- [Source information]:
*** Begin section ***
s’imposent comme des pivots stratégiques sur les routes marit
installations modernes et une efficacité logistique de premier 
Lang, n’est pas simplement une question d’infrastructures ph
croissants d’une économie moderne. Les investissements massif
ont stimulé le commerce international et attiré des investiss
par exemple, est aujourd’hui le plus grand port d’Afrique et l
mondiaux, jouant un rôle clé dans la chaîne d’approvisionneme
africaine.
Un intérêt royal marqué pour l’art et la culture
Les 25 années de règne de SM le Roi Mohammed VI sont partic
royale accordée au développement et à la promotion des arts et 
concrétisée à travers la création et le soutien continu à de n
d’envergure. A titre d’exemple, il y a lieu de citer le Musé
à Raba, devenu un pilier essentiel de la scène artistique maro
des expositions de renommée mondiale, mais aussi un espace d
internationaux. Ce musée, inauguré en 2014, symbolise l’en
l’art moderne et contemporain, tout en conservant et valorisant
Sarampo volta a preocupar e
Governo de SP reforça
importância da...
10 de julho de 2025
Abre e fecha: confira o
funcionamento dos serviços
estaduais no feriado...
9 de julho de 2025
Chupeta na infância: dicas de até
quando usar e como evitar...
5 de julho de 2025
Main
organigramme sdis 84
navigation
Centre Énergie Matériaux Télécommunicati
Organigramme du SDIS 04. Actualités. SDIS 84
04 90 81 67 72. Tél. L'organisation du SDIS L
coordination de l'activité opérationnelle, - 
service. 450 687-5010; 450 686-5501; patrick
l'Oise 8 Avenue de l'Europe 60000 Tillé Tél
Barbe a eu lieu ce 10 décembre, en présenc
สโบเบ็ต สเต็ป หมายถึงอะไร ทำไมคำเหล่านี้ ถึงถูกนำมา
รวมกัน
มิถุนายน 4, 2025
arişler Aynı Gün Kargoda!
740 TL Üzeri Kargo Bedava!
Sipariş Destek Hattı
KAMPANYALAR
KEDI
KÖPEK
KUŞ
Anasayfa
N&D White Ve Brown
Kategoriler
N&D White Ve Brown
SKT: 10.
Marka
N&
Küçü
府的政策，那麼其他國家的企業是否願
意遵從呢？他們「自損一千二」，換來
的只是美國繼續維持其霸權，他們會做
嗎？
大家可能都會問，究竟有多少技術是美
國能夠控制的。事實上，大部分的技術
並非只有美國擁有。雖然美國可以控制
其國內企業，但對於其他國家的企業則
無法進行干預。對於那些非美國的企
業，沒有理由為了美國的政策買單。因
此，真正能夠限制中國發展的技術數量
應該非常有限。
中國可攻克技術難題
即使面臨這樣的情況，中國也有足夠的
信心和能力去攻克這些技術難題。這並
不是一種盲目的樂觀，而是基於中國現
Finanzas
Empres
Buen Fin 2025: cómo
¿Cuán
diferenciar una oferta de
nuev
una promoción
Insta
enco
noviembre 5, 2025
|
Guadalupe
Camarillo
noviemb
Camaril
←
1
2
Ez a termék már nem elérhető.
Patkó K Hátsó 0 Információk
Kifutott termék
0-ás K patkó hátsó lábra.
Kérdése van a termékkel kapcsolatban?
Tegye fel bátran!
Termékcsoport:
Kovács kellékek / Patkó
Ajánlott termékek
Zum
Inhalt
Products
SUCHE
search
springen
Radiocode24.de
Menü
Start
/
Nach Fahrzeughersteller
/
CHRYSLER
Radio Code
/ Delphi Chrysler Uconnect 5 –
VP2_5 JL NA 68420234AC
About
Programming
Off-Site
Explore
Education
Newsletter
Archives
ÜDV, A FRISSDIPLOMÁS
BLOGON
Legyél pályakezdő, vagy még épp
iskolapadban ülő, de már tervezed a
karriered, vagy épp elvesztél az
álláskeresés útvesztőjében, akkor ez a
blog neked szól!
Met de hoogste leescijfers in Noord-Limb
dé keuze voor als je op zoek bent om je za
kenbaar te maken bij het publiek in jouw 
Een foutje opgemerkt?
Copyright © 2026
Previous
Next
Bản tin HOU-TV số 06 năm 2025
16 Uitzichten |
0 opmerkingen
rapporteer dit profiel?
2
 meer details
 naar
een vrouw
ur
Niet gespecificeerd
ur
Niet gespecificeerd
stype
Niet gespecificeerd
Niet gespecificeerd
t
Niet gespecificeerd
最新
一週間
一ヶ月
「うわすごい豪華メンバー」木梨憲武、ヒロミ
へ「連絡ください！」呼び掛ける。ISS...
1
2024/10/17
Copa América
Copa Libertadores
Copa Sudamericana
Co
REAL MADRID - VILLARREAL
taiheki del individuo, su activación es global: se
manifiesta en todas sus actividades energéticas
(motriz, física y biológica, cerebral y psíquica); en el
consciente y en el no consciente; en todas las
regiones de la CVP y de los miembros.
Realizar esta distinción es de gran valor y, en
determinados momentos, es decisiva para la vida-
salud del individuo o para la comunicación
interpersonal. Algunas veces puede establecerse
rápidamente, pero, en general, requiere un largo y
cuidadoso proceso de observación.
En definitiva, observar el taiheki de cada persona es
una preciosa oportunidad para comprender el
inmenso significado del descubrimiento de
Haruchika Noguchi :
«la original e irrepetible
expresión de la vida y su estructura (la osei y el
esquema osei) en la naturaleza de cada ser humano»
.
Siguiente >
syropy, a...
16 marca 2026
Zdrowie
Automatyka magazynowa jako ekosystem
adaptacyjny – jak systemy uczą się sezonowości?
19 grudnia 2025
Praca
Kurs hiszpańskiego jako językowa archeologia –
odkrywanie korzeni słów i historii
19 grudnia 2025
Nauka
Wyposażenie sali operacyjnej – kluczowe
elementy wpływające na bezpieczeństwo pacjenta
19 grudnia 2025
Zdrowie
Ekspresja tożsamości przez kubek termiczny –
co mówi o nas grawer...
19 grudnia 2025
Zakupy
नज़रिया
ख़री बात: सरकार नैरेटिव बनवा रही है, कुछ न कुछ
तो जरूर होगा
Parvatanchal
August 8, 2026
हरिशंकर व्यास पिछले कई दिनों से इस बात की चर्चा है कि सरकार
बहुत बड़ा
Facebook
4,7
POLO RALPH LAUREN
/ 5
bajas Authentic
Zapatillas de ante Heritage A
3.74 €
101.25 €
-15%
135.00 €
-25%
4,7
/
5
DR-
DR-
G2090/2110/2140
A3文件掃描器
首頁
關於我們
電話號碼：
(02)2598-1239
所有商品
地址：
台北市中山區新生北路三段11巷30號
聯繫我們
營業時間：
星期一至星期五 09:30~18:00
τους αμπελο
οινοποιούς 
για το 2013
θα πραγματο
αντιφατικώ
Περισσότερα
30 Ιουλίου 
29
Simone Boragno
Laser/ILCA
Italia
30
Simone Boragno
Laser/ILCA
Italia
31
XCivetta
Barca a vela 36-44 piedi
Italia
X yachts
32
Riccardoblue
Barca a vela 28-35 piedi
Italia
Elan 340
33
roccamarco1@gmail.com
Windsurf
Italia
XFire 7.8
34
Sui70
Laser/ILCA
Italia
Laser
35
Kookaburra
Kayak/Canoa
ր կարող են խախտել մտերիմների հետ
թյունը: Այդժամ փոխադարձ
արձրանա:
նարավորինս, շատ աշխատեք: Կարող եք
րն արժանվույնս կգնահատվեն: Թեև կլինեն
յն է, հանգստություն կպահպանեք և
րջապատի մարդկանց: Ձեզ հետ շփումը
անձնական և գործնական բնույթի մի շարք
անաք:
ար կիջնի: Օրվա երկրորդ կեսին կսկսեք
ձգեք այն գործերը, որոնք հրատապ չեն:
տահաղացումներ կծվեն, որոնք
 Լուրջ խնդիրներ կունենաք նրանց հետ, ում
*** End section ***
- [Your assignment]:
Copy whichever lines in the listing above contain the word "osei".

- [Answer space]:
expresión de la vida y su estructura (la osei y el
esquema osei) en la naturaleza de cada ser humano»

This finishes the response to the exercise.